* **WHAT THIS TASK INVOLVES**
Copy out, from the data, each line containing the string "Japan".

* **RECORDS PROVIDED**
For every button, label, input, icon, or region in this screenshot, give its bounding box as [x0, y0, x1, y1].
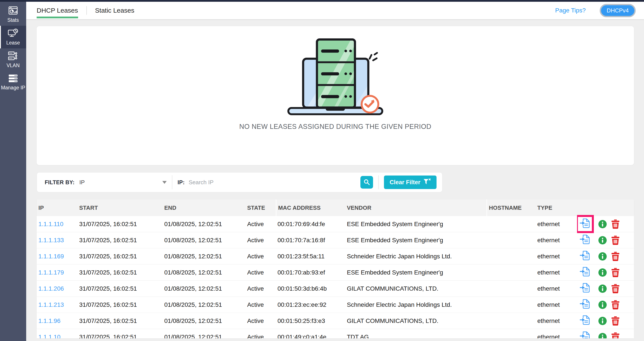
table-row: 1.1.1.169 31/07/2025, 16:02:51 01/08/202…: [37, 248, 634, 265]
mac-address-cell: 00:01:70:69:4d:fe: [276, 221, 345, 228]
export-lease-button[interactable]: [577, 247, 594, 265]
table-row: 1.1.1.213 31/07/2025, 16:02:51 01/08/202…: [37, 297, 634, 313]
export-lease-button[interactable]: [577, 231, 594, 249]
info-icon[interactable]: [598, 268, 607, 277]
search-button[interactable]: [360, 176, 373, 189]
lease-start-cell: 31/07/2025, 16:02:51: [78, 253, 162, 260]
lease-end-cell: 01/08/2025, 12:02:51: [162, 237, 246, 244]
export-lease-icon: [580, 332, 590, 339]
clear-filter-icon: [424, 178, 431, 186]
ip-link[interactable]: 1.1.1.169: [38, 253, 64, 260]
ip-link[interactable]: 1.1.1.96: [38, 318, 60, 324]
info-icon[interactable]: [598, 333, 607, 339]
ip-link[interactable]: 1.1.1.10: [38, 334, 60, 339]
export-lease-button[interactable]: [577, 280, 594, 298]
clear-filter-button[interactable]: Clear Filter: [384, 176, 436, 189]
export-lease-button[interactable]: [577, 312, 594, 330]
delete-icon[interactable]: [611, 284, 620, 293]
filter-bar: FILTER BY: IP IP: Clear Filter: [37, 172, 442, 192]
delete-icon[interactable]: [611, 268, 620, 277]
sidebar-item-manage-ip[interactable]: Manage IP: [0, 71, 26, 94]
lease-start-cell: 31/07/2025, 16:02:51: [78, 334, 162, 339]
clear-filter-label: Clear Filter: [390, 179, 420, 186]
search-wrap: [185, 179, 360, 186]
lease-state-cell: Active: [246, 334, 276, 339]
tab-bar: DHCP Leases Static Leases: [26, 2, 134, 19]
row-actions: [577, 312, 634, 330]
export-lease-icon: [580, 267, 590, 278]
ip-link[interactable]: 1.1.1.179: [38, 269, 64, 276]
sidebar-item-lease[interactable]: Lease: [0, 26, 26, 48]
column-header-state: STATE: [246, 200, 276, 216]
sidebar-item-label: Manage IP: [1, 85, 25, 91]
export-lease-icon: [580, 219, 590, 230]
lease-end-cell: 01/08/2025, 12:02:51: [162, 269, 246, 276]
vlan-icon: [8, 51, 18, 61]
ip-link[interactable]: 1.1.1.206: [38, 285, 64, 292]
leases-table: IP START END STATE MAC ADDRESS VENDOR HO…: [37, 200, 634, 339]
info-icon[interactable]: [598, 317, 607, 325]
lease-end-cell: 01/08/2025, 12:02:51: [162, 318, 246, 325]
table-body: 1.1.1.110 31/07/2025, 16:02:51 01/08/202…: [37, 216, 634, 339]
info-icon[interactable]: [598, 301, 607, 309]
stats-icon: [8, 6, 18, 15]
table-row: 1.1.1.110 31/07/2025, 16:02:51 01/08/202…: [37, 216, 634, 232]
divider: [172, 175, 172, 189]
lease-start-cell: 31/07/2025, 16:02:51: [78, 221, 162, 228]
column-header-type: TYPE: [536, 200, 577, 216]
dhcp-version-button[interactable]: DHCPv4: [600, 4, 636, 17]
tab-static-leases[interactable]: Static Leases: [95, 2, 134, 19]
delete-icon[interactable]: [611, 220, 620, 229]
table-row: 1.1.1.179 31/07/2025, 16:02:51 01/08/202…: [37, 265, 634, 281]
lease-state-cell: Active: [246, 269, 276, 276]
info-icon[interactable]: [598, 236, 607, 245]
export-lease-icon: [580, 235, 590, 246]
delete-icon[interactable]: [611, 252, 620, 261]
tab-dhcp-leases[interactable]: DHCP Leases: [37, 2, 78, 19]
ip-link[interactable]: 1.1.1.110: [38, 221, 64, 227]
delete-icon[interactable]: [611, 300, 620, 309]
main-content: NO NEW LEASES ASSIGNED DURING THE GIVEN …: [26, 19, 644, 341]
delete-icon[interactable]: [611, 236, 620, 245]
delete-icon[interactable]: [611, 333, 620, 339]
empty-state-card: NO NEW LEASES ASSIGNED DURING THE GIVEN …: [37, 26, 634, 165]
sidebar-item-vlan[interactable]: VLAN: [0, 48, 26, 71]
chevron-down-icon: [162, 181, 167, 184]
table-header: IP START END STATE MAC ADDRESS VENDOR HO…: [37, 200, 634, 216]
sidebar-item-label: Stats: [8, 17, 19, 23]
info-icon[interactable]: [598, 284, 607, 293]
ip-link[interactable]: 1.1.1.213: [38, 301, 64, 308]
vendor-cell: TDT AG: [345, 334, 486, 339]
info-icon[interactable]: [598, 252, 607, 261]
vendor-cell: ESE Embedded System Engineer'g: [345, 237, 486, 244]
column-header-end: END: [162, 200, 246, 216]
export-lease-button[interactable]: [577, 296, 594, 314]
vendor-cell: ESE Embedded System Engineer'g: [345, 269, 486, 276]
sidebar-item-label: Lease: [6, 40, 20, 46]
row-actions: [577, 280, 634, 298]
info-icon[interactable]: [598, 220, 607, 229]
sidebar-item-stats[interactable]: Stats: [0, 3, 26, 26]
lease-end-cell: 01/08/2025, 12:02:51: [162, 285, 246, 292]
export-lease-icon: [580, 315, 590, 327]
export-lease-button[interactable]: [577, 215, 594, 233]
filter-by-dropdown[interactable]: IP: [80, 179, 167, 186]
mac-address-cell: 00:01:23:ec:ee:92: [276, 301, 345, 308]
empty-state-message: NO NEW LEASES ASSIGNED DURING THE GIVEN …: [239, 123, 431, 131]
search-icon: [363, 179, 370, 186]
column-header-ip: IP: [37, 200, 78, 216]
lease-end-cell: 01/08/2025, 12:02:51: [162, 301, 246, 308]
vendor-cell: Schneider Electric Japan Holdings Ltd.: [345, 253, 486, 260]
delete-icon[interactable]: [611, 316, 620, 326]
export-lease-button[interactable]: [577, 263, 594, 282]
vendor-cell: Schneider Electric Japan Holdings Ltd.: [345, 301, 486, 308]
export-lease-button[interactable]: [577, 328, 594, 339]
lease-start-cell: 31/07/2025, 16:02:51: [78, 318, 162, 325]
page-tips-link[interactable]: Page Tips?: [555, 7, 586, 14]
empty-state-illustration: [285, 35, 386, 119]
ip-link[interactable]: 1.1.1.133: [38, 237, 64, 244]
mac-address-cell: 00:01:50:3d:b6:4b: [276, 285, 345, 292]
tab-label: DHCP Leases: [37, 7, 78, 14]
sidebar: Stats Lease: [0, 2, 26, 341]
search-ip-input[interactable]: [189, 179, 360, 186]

* **WRITTEN RESPONSE**
vendor-cell: Schneider Electric Japan Holdings Ltd.: [345, 253, 486, 260]
vendor-cell: Schneider Electric Japan Holdings Ltd.: [345, 301, 486, 308]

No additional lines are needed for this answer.